What is the pit avoidance guide for Zookeeper cluster operation and maintenance? 10/22 Update SLTechnology News&Howtos

What is the pit avoidance guide for Zookeeper cluster operation and maintenance?

2025-10-22 Update From: SLTechnology News&Howtos shulou NAV: SLTechnology News&Howtos > Servers >

Shulou(Shulou.com)05/31 Report--

What this article shares with you is about what the Zookeeper cluster operation and maintenance guide is like. The editor thinks it is very practical, so I share it with you. I hope you can get something after reading this article. Let's take a look at it with the editor.

The first is the "Monitoring" series.

Monitoring, which can judge the health degree of the service, locate the service problems, and perspective the internal state of the system, is a very important part of the operation and maintenance work. This series will share Jingdong Cloud's best practices in service monitoring.

In this issue, we focus on Zookeeper cluster monitoring

Zookeeper (ZK in this paper) is an open source distributed application coordination service, an open source implementation of Chubby services of Google, and an important component of open source software such as Hadoop and Hbase. From the perspective of ZK monitoring cases, this article will let you know some important monitoring indicators of ZK. Enjoy:

Service failure case

Capacity issues:

After some follower is out of sync, restart the abnormal follower manually, and as a result, follower still cannot join the cluster.

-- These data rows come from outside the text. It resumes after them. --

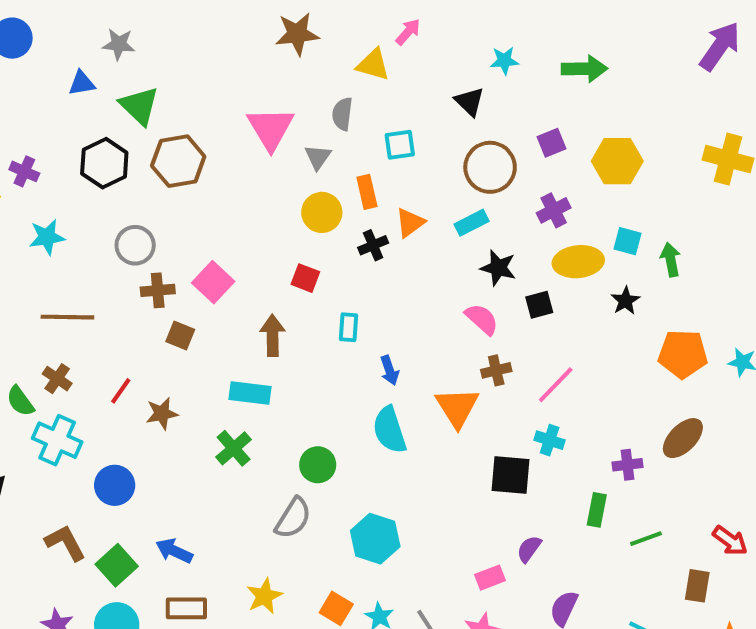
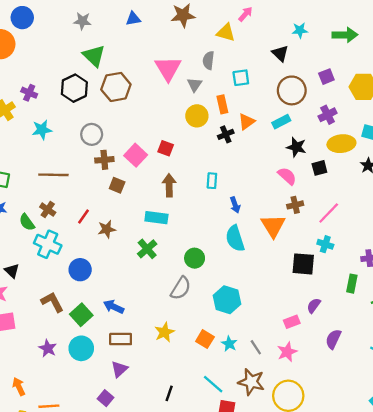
blue triangle: (82, 83) -> (133, 19), moved
red square: (305, 278) -> (166, 148), moved

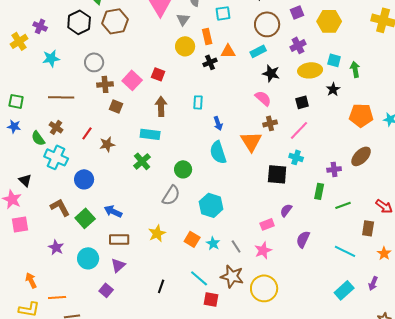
orange triangle: (247, 122) -> (228, 51), turned 35
black square: (319, 168) -> (302, 102), moved
cyan circle: (81, 348) -> (88, 258), moved

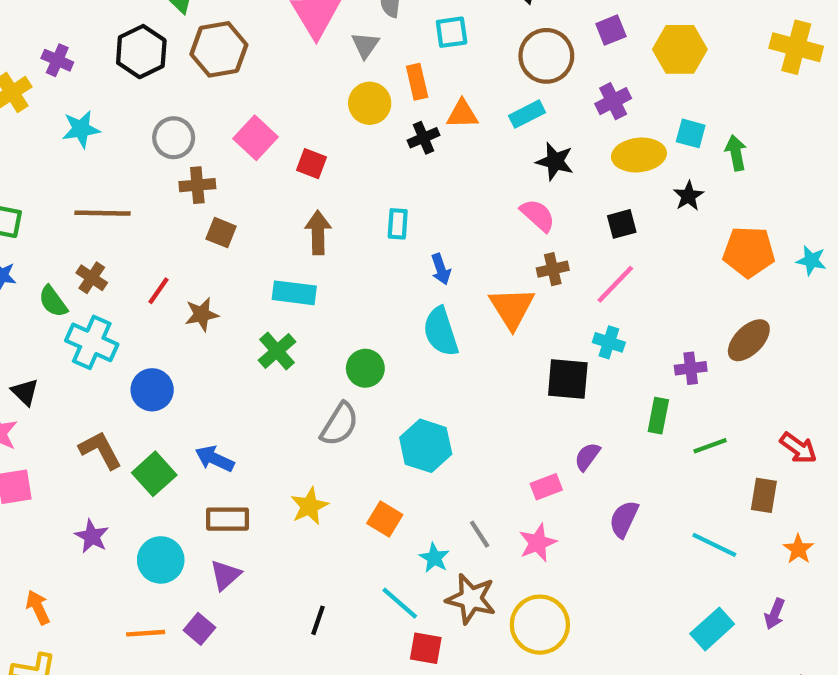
pink square: (132, 80) -> (255, 138), moved
cyan star: (213, 243) -> (434, 558), moved
orange line: (57, 297) -> (146, 633), moved

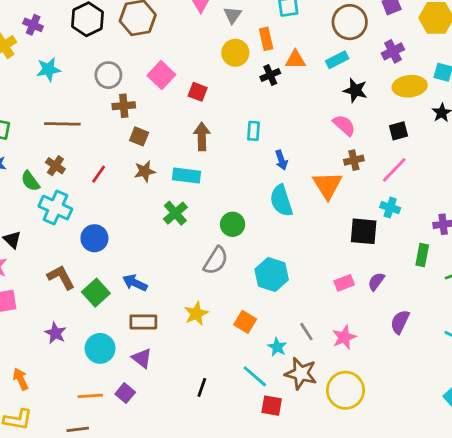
brown star: (202, 314) -> (145, 171), moved
pink rectangle: (546, 487) -> (344, 283), moved
purple triangle: (225, 575) -> (142, 358), turned -40

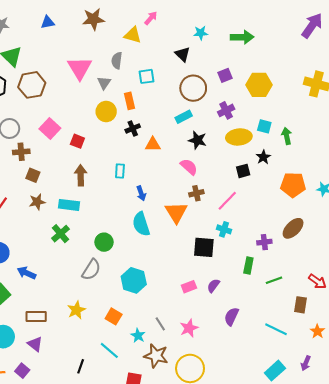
orange triangle: (295, 60) -> (153, 144), moved
black square: (399, 131) -> (243, 171), moved
blue arrow: (135, 283) -> (26, 273), moved
cyan line: (255, 376) -> (109, 350), moved

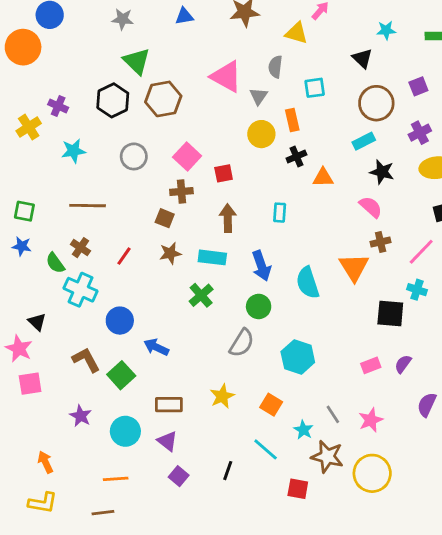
pink triangle: (80, 68) -> (226, 77), turned -30
red square: (77, 141) -> (224, 173), turned -32
brown cross: (21, 152) -> (181, 192), moved
blue arrow: (141, 193) -> (261, 266), moved, size x1.5
purple square: (22, 371) -> (179, 476), moved

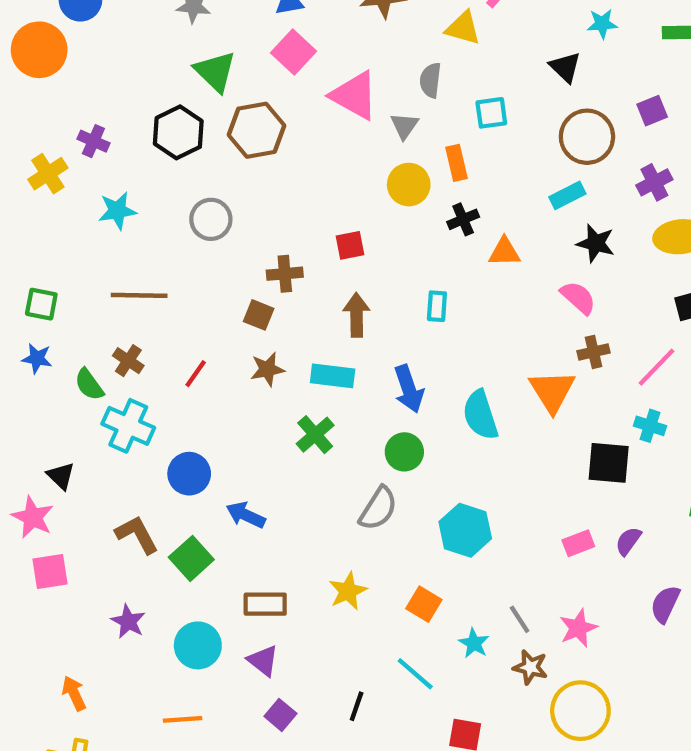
pink square: (187, 156) -> (293, 52), moved
brown star: (327, 457) -> (530, 667), moved, size x0.7

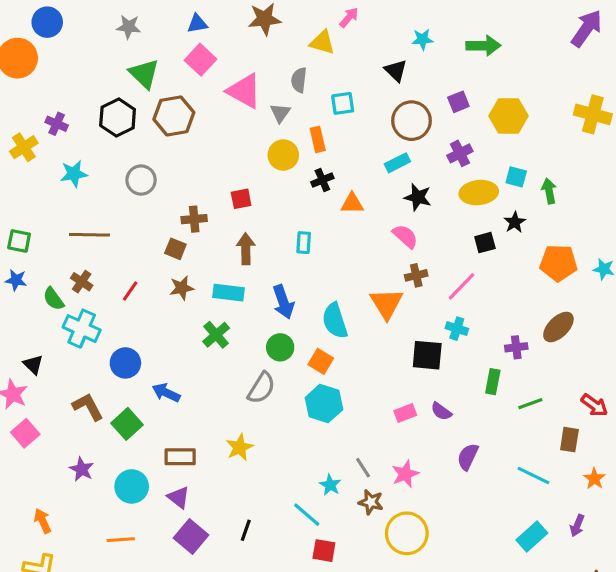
purple semicircle: (628, 541) -> (441, 411), turned -90
pink square: (50, 571) -> (25, 433), turned -32
orange square: (424, 604) -> (321, 361), moved
cyan line: (415, 674) -> (307, 515), moved
purple square: (280, 715) -> (191, 536), size x1.5

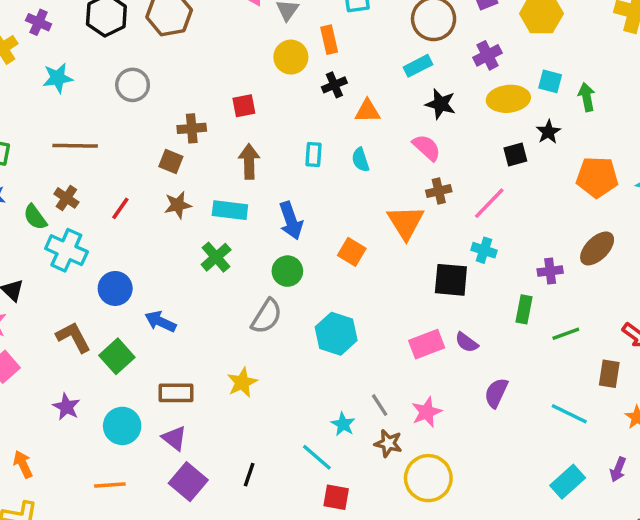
cyan semicircle: (335, 321) -> (360, 160), moved, size x0.6
orange square: (321, 361) -> (352, 252), moved
pink rectangle: (405, 413) -> (427, 344), size x1.4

It is suspected that there is a problem with the cluster, so restart the entire cluster. The cluster cannot enter the normal state after restart, and the service is paralyzed without leader. In hindsight, the snapshot volume reached the GB level, but the initLimit default value was only 20s. After the follower restarted, the GB level data could not be synchronized within 20s, so it was kicked out of the cluster. The restart operation aggravates this problem, leading to the collapse of the cluster as a whole. Finally, the service is restored by manually synchronizing the snapshots of the pre-failure leader nodes to all nodes and increasing the synchronization time-related parameters of the zoo.cfg.

In this case, the large size of the snapshot is the main cause of the failure. We need to optimize the parameters of initLimit and syncLimit, regulate the way the business uses ZK, avoid using ZK as a general file storage system, and also need to add monitoring of snapshot volume (zk_approximate_data_size). If you exceed 1GB, you need to give an alarm. In a similar problem, if there are too many nodes in ZK, the performance of the cluster will be seriously degraded, so you also need to add monitoring on the number of nodes (zk_znode_count) of the ZK cluster. If there are more than 100000 nodes, you need to give an alarm.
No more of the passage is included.